Brush stands are absolutely essential for drying badgers, boars, horse, and synthetic brushes. Never dry your brush without a proper stand, and never, under any ci rcumstances, use the plastic stands that comes with some brushes.

Marty. Owner, Acme Brush Stand Company.
 
I'll pile on - no brush needs a stand to dry. You would have a hard time ruining a synthetic with any drying method.

I shake virtually all of the standing water from my brush before it goes back on the shelf. Big bubbles, no troubles.
 
Like Foyle, I use a stand to keep my counter in some sort of controlled chaos. It's been my experience that a well ventilated area, free of humidity, has more of an effect than a stand. All of my brushes are badgers, including 3 HMWs, 1 Silvertip A, and the rest are mostly Finest, all from TGN.
 
Thanks. It does sound from majority opinion that a brush stand is more of fashion than function. That's all I needed to know.
 
I have had one brush with a wooden handle splinter/crack on me due to water damage (Body Shoppe synthetic). I do not know how or even if the wood was sealed at all. I dried it standing on the handle, with the damage showing up within months. I don't recall being careful to shake the brush out well and I certainly didn't gently squeeze it with my hand towel afterwards.

Since then, for any brush, I shake it out and then gently squeeze it with my hand towel which in my mind is substantially more important than the brush orientation. I do dry my brushes bristles-down at an angle as they are in a shaving bowl with the handle on the rim.
 
I read somewhere that you need a stand to properly dry the badgers and boars. I think quite a few sites advocate a brush stand for badger brushes. I have a couple of Best Badger brushes and I have those lucite brush stands for both to dry them. Got them for $5 a pop on drugstore so it is not a huge investment.

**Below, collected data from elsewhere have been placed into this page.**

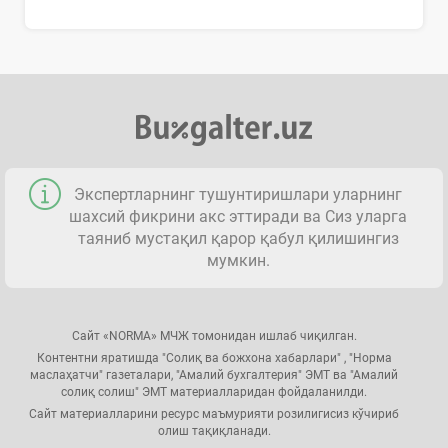
Экспертларнинг тушунтиришлари уларнинг
шахсий фикрини акс эттиради ва Сиз уларга
таяниб мустақил қарор қабул қилишингиз
мумкин.
Сайт «NORMA» МЧЖ томонидан ишлаб чиқилган.
Контентни яратишда "Солиқ ва божхона хабарлари" , "Норма
маслаҳатчи" газеталари, "Амалий бухгалтерия" ЭМТ ва "Амалий
солиқ солиш" ЭМТ материалларидан фойдаланилди.
Сайт материалларини ресурс маъмурияти розилигисиз кўчириб
олиш тақиқланади.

The logic given for a brush stand is that when you stand a brush upright, the moisture retained in the bristles by badger brushes seep towards the knot where it is glued to the handle and the persistent wet environment can ruin the brush and shorten its lifespan.

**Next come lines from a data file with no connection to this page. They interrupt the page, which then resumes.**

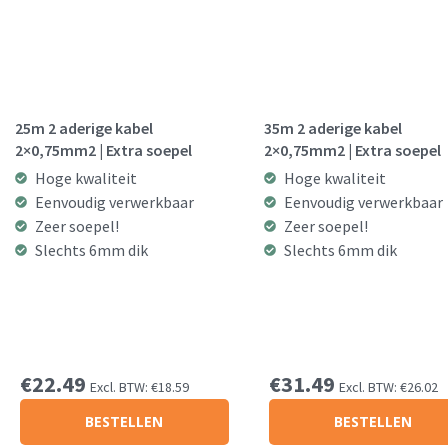
25m 2 aderige kabel
35m 2 aderige kabel
2×0,75mm2 | Extra soepel
2×0,75mm2 | Extra soepel
Hoge kwaliteit
Hoge kwaliteit
Eenvoudig verwerkbaar
Eenvoudig verwerkbaar
Zeer soepel!
Zeer soepel!
Slechts 6mm dik
Slechts 6mm dik
€
22.49
€
31.49
Excl. BTW:
€
18.59
Excl. BTW:
€
26.02
BESTELLEN
BESTELLEN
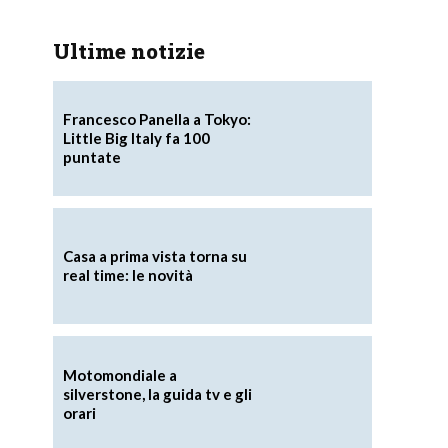
Ultime notizie
Francesco Panella a Tokyo:
Little Big Italy fa 100
puntate
Casa a prima vista torna su
real time: le novità
Motomondiale a
silverstone, la guida tv e gli
orari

I was wondering if the same held true for synthetics but majority opinion here seems to be that a brush stand is not necessary for both badgers as well as synthetics.
 
The logic given for a brush stand is that when you stand a brush upright, the moisture retained in the bristles by badger brushes seep towards the knot where it is glued to the handle and the persistent wet environment can ruin the brush and shorten its lifespan.

That "sounds" right but, like I wrote before, the capillary effect or capillary action precludes that from happening. The fact of the matter is that there is no "wrong" answer, so you'll probably read several posts here or on another forum that advocate either method. But either way is perfectly fine and either way does no harm to the brush.
 
That "sounds" right but, like I wrote before, the capillary effect or capillary action precludes that from happening. The fact of the matter is that there is no "wrong" answer, so you'll probably read several posts here or on another forum that advocate either method. But either way is perfectly fine and either way does no harm to the brush.

Stand not necessary is better than Stand required to me :) Saves me some dineros on a stand and especially if I by a oversized brush like a HIS brush which need a special wide stand.

I got back into the whole conventional shaving thing only 6 mos ago and last I did that was when I was in my late teens. I used a nylon brush back then and I see shaving technology has come leaps and bounds since then.

I still use a cartridge razor (Fusion Proglide Power) which I can't seem to lose out of convenience and ease of use.
 
Just a note. You may think your brush is dry while it is not. I dried a brush for two days and put it away in a quite airtight travel tube. Two weeks later I took it out and the knot was wet! Looks like the part of the knot inside of the handle can retain moisture for a long time. Just a note.
 
Does capillary action work in the absence of pores in the hair? Since synthetics don't have pores and absorb water, would they dry the same way if stood up?

I usually keep my main brush hanging in a cheap plastic stand only because that's the only way to keep my kid from knocking it off the counter. Eventually I'd like to build a simple brush/razor stand that would stand them up.